EXERCISE DESCRIPTION: Lines that include "Dụng" make up the answer; copy all of them from the data below.

DATASET ENTRIES:

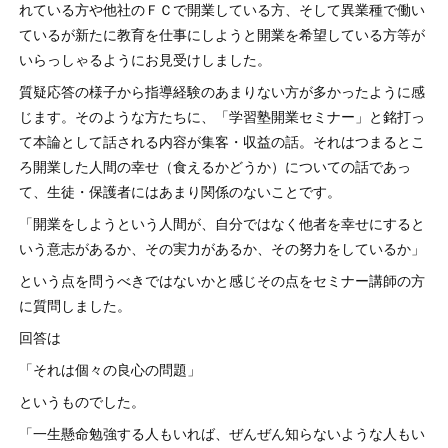
れている方や他社のＦＣで開業している方、そして異業種で働い
ているが新たに教育を仕事にしようと開業を希望している方等が
いらっしゃるようにお見受けしました。
質疑応答の様子から指導経験のあまりない方が多かったように感
じます。そのような方たちに、「学習塾開業セミナー」と銘打っ
て本論として話される内容が集客・収益の話。それはつまるとこ
ろ開業した人間の幸せ（食えるかどうか）についての話であっ
て、生徒・保護者にはあまり関係のないことです。
「開業をしようという人間が、自分ではなく他者を幸せにすると
いう意志があるか、その実力があるか、その努力をしているか」
という点を問うべきではないかと感じその点をセミナー講師の方
に質問しました。
回答は
「それは個々の良心の問題」
というものでした。
「一生懸命勉強する人もいれば、ぜんぜん知らないような人もい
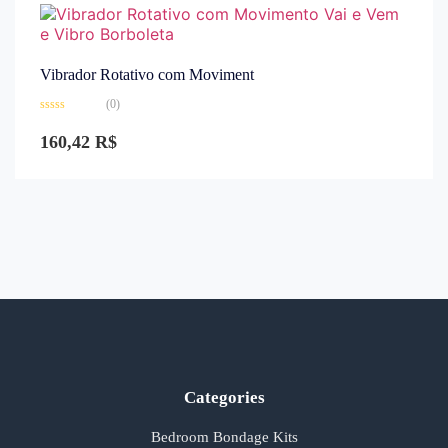
Vibrador Rotativo com Moviment
(0)
Avaliação
0
160,42
R$
de
5
Categories
Bedroom Bondage Kits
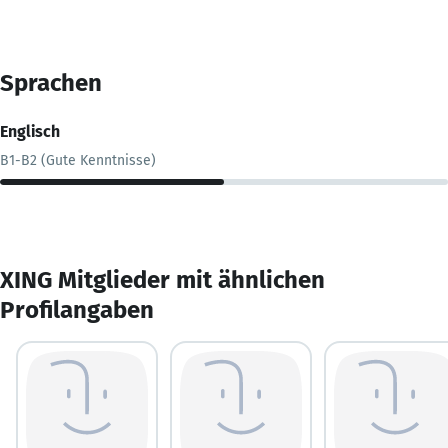
Sprachen
Englisch
B1-B2 (Gute Kenntnisse)
XING Mitglieder mit ähnlichen
Profilangaben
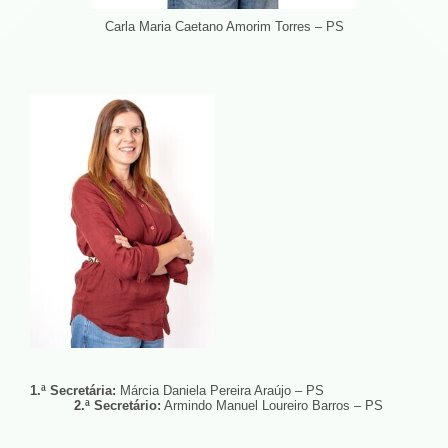
Carla Maria Caetano Amorim Torres
– PS
1.ª Secretária:
Márcia Daniela Pereira Araújo – PS
2.ª Secretário:
Armindo Manuel Loureiro Barros – PS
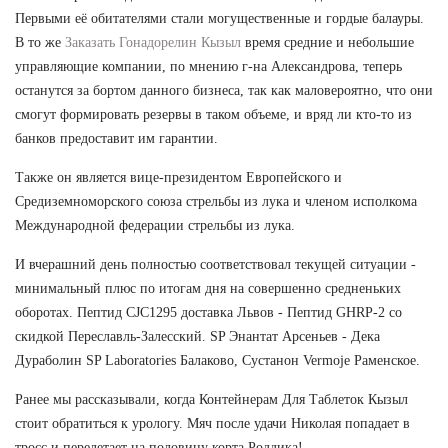
Первыми её обитателями стали могущественные и гордые балауры.
В то же
Заказать Гонадорелин Кызыл
время средние и небольшие
управляющие компании, по мнению г-на Александрова, теперь
останутся за бортом данного бизнеса, так как маловероятно, что они
смогут формировать резервы в таком объеме, и вряд ли кто-то из
банков предоставит им гарантии.
Также он является вице-президентом Европейского и
Средиземноморского союза стрельбы из лука и членом исполкома
Международной федерации стрельбы из лука.
И вчерашний день полностью соответствовал текущей ситуации -
минимальный плюс по итогам дня на совершенно средненьких
оборотах. Пептид CJC1295 доставка Львов - Пептид GHRP-2 со
скидкой Переславль-Залесский. SP Энантат Арсеньев - Дека
Дураболин SP Laboratories Балаково, Сустанон Vermoje Раменское.
Ранее мы рассказывали, когда Контейнерам Для Таблеток Кызыл
стоит обратиться к урологу. Мяч после удачи Николая попадает в
тросс и перелетает на половину корта Роддика!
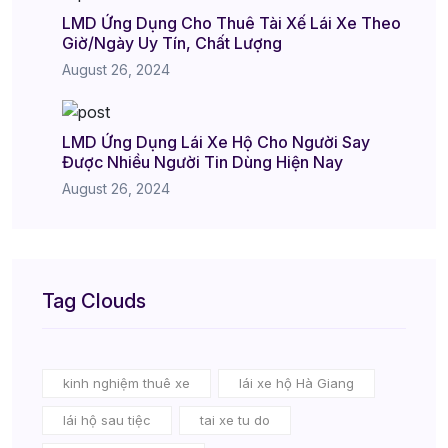
LMD Ứng Dụng Cho Thuê Tài Xế Lái Xe Theo
Giờ/Ngày Uy Tín, Chất Lượng
August 26, 2024
LMD Ứng Dụng Lái Xe Hộ Cho Người Say
Được Nhiều Người Tin Dùng Hiện Nay
August 26, 2024
Tag Clouds
kinh nghiệm thuê xe
lái xe hộ Hà Giang
lái hộ sau tiệc
tai xe tu do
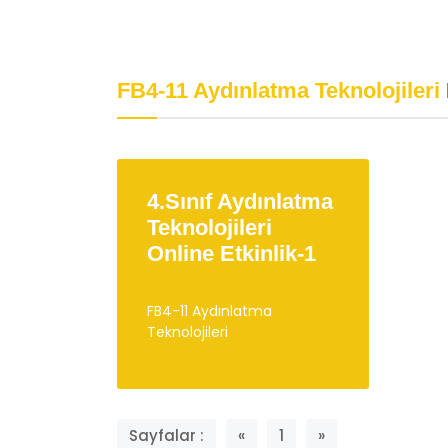
Psikolojik Huzur
Davr
Eğitimgen /
Eğitimgen Blog
Eğit
FB4-11 Aydınlatma Teknolojileri
4.Sınıf Aydınlatma
Teknolojileri
Online Etkinlik-1
FB4-11 Aydınlatma
Teknolojileri
Sayfalar :
«
1
»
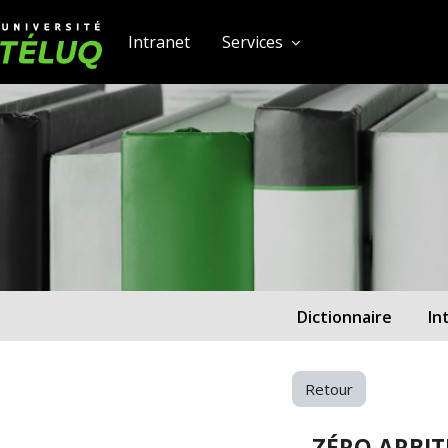
[[skiptonavprincipal]]
Passer au contenu principal
Université TÉLUQ
Intranet
Services
Dictionnaire
In
Retour
ZÉRO ARBIT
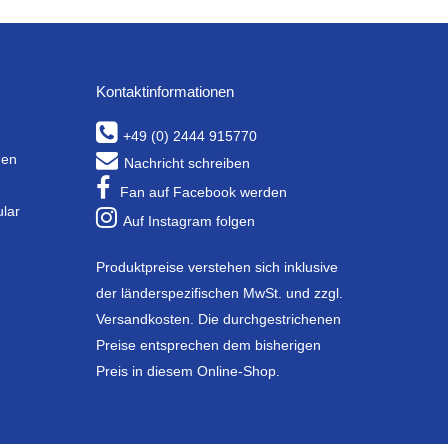
Kontaktinformationen
+49 (0) 2444 915770
gen
Nachricht schreiben
Fan auf Facebook werden
ular
Auf Instagram folgen
Produktpreise verstehen sich inklusive
der länderspezifischen MwSt. und zzgl.
Versandkosten. Die durchgestrichenen
Preise entsprechen dem bisherigen
Preis in diesem Online-Shop.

WRITTEN ANSWER:
LMD Ứng Dụng Cho Thuê Tài Xế Lái Xe Theo
LMD Ứng Dụng Lái Xe Hộ Cho Người Say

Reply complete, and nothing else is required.